(Collected data)
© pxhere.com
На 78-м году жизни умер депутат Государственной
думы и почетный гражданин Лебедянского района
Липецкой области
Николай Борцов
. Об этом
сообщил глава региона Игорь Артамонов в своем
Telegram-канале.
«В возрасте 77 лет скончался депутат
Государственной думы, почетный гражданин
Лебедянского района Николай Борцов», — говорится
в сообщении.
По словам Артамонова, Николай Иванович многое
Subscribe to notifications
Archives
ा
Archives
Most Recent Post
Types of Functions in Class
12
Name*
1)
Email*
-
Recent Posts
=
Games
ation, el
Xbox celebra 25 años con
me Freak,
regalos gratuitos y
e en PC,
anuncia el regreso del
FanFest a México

* * *

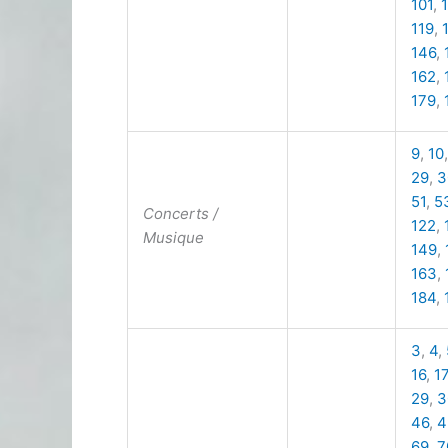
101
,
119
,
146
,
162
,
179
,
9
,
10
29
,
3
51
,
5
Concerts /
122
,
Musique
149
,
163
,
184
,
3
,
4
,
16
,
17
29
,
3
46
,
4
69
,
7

---

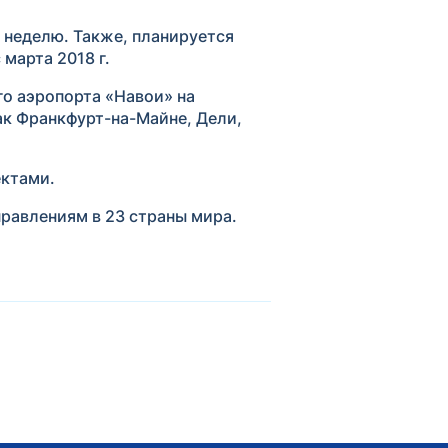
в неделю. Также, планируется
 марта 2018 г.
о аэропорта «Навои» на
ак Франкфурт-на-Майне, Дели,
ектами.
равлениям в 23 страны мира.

* _TASK INSTRUCTIONS_
Whenever the word "района" shows up in a line above, copy that line.

* _ANSWER TO THIS EXERCISE_
думы и почетный гражданин Лебедянского района
Лебедянского района Николай Борцов», — говорится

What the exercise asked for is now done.